La Fiera n'a quitté ses clubs qu'après leur avoir tout donné. C'est aussi ce qui fait la maigreur de son palmarès. Avant d'accepter de rejoindre les Reds, Maxi avait refusé un paquet d'offres de clubs un cran au-dessus de l'Atlético. « Parce que j'ai toujours promis de respecter mon contrat » , se justifie-t-il. Il serait toutefois injuste de se limiter aux qualités humaines du personnage. Maxi Rodríguez n'est pas seulement un leader et un fidèle compagnon au service de l'équipe. C'est aussi un très bon joueur de football. Technique, à l'aise dans les petits espaces, précis et explosif, il est aussi malin. Intelligent tactiquement. Il sait lire le jeu, faire les bons choix et, surtout, être toujours au bon endroit au bon moment. D'où cette capacité à être décisif.

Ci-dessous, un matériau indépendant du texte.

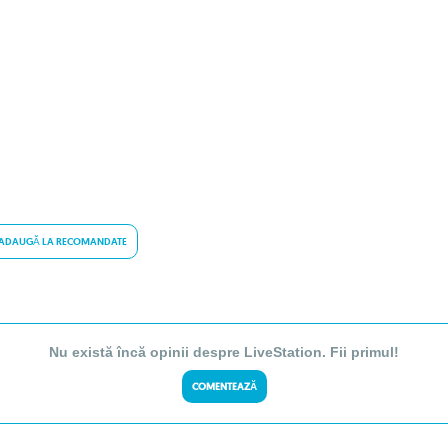
ADAUGĂ LA RECOMANDATE
Nu există încă opinii despre LiveStation. Fii primul!
COMENTEAZĂ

Mercredi dernier, face à l'Atlético Mineiro, il anticipe mieux que tout le monde ce centre venu de la droite pour libérer le stade… de la tête, derrière les deux tiges de la défense centrale. Maxi a marqué partout : 58 buts en Liga, 30 en Primera, 15 en Premier League, 7 en Coupes d'Europe, 3 en Coupe du monde. Particulièrement régulier dans ses performances, titulaire dans 85% de ses matchs (toutes compétitions officielles confondues), le voilà en route pour le plus grand trophée de sa carrière. En attendant la suite. Il en a encore sous la semelle.